§ EXERCISE DESCRIPTION:
Take the lines below beginning at the line that has "Mof drainage" and stopping after the line that has "Eindkap drainage", and print them exactly as they are, with no other lines.

§ Extracted data entries:
————

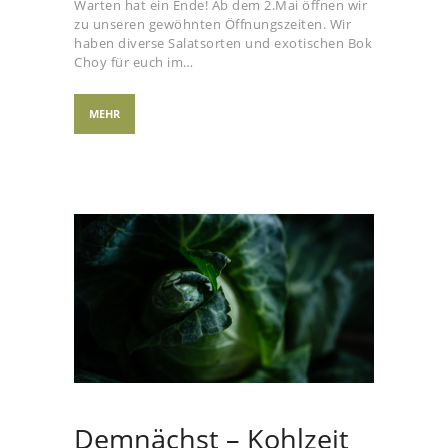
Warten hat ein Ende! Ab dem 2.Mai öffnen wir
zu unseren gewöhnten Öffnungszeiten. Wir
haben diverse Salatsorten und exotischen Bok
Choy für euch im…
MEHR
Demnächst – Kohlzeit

————

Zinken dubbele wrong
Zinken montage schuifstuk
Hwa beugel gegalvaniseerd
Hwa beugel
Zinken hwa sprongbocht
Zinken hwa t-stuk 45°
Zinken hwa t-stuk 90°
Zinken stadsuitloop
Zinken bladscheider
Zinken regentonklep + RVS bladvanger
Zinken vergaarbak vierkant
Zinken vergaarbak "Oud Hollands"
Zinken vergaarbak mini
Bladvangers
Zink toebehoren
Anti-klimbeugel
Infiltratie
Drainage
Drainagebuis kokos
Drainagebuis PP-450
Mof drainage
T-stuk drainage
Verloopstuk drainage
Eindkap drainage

————

§ RESPONSE FOR THIS EXERCISE:
Mof drainage
T-stuk drainage
Verloopstuk drainage
Eindkap drainage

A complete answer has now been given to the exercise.